Appen is the world's leading innovative technology company, providing high-quality language and data services for machine learning and artificial intelligence. Appen is headquartered in Sydney, Australia, and has subsidiaries in the United States, United Kingdom, Philippines, and China. Appen has more than 20 years of experience in collecting and processing a variety of data, including data types such as speech, text, and images, etc. Appen has a pool of more than 1 million prequalified crowd resources around the world able to provide data collection and processing services in more than 180 languages. Appen’s clients include global leaders in high-tech, automotive, e-commerce, etc. and governments to help them develop and improve products and technologies based on natural language understanding and machine learning. Appen is listed on the Australian Stock Exchange with stock code: APX
Appen’s mission is enable customers to build better AI by creating large volumes of high quality, unbiased training data faster. To accelerate Customer needs and product growth, Appen is building modern data lake and data warehouse.
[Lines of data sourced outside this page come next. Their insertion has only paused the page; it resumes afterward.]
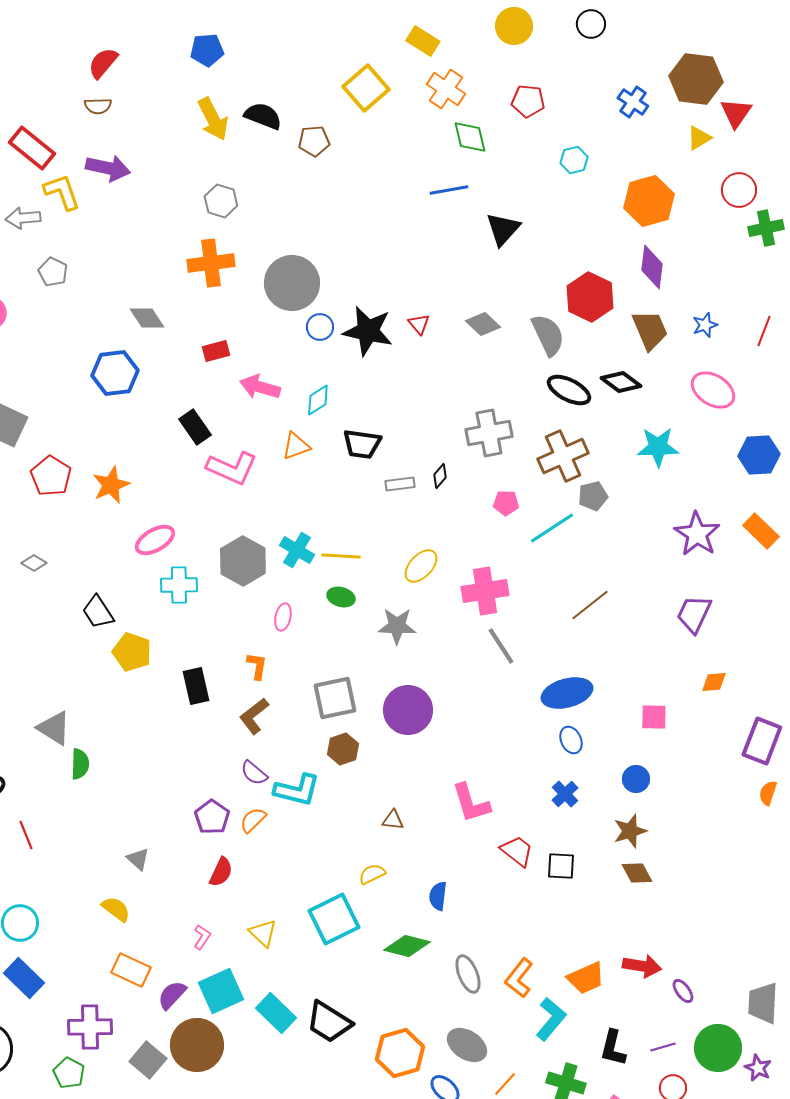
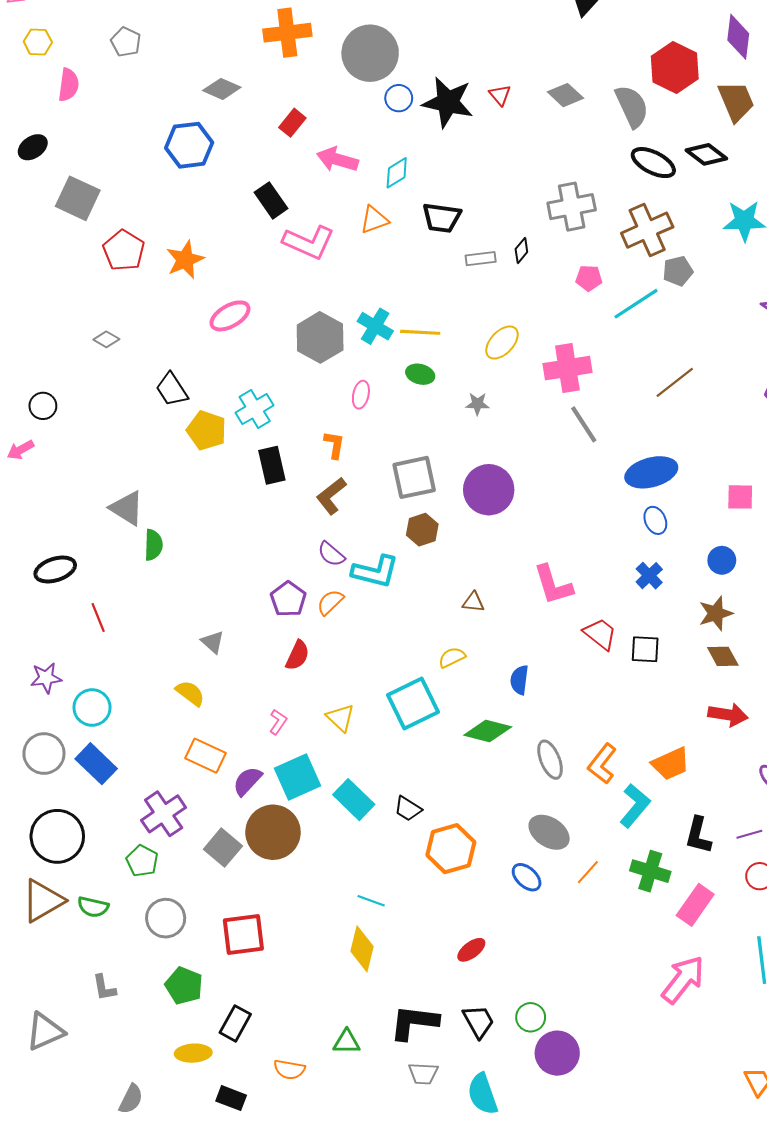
gray diamond: (147, 318) -> (222, 89), turned -33
red rectangle: (216, 351) -> (292, 123), turned -36
cyan cross: (179, 585) -> (255, 409), moved, turned -30
gray star: (397, 626) -> (477, 404), size x0.6
red arrow: (642, 966) -> (728, 715), moved
black trapezoid: (329, 1022) -> (408, 809), size x0.6
purple cross: (90, 1027) -> (164, 814), turned -33
orange hexagon: (400, 1053) -> (451, 849), moved

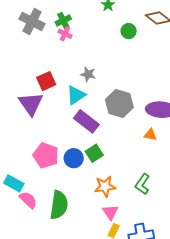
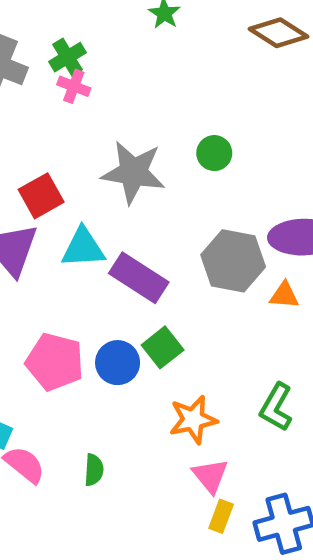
green circle: (129, 31) -> (214, 153), moved
gray star: (88, 74) -> (133, 172), size x1.8
cyan triangle: (76, 95) -> (83, 248), moved, turned 35
gray hexagon: (119, 103) -> (233, 261), moved
green semicircle: (59, 205) -> (94, 470), size x0.5

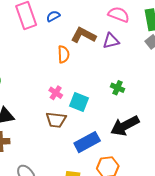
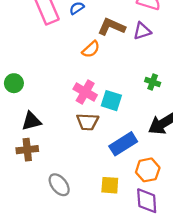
orange semicircle: (63, 54) -> (91, 49), turned 54
pink cross: (56, 93) -> (85, 92), size x1.5

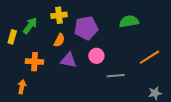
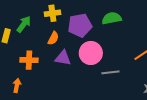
green semicircle: (129, 21) -> (112, 18), moved
pink circle: (96, 56) -> (91, 53), size x1.5

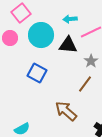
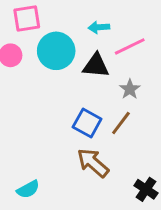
pink square: (21, 13) -> (27, 18), turned 30
blue square: (37, 73) -> (87, 123), moved

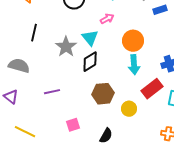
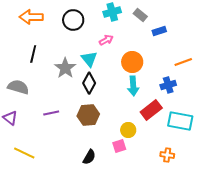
black diamond: (90, 62) -> (89, 83), turned -30
brown hexagon: (103, 94) -> (88, 115), moved
pink square: (73, 125) -> (119, 146), moved
black semicircle: (106, 136) -> (89, 157), moved

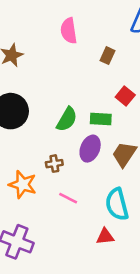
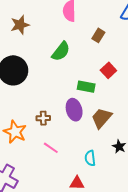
green semicircle: (67, 119) -> (61, 51), moved
purple ellipse: (90, 149) -> (74, 110), turned -45
cyan semicircle: (117, 204) -> (90, 158), size x0.6

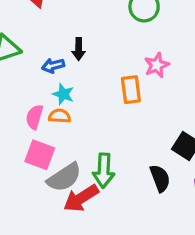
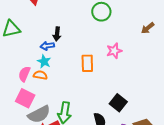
pink star: (157, 65) -> (114, 51), moved
blue arrow: (53, 66) -> (47, 46), moved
Data Engineers develop modern data architecture and tools to provide end to end data solutions and meet key business objectives.
The senior data engineer will be an integral member of the Data Engineering team.
- Design, build data models to support structured and unstructured data
- Design, build and deploy scalable high-volume data pipelines to move data across systems
- Lead architecture and implementation of batch and real-time data pipelines with instrumentation
- Design, build data transformations, metrics and KPI with data governance and data privacy policies
- Build centralized data lake, data warehouse and visualizations that support multiple use cases across different products for engineering and enterprise
- Work with Product team to deliver features on time
- Build data subject matter expertise and own data quality
- Design and develop software and data solutions that help product, engineering and business teams make data-driven decisions
- Owning existing processes running in production, problem solving and optimization
- Partner with data science team to provide quality data for model development and productionizing machine learning models
- Partner with analytics team to build datasets that support visualizations
- Conduct design and code reviews to deliver production quality code
- Strong coding skills in Python and SQL.
- Detail oriented, goal focused, analytical mind set, willingness to take on challenges, good time management, and good communication in English and collaboration skills.
- Experiences on data analytics and data processing.
Following are nice to have:
- 5+ years of experience in data warehouse space
- 5+ years of experience in custom ETL/ELT design, patterns for efficient data integration, change data capture, implementation, and maintenance
- 5+ years of experience in query writing(SQL & NoSQL), schema design, normalized data model and dimensional model
- 3+ years of experience in Python , Spark, API, Git, CI/CD, and AWS Cloud
- 3+ years of experience in any MPP databases (AWS Redshift, Snowflake, etc) and RDBMS (PostgreSQL, mySQL)
- Experience processing variety of data sources : Structured, Unstructured, Semi-Structed, SQL, PubSub, API and Event based in cloud based infrastructure and data services
- Experience in Airflow, S3, DBT
- A passion for building flexible data sets that enable current and future use cases
- Analyzing large volumes of data to provide data driven insights, gaps
- Experience using development environments such as Docker, Kubernetes.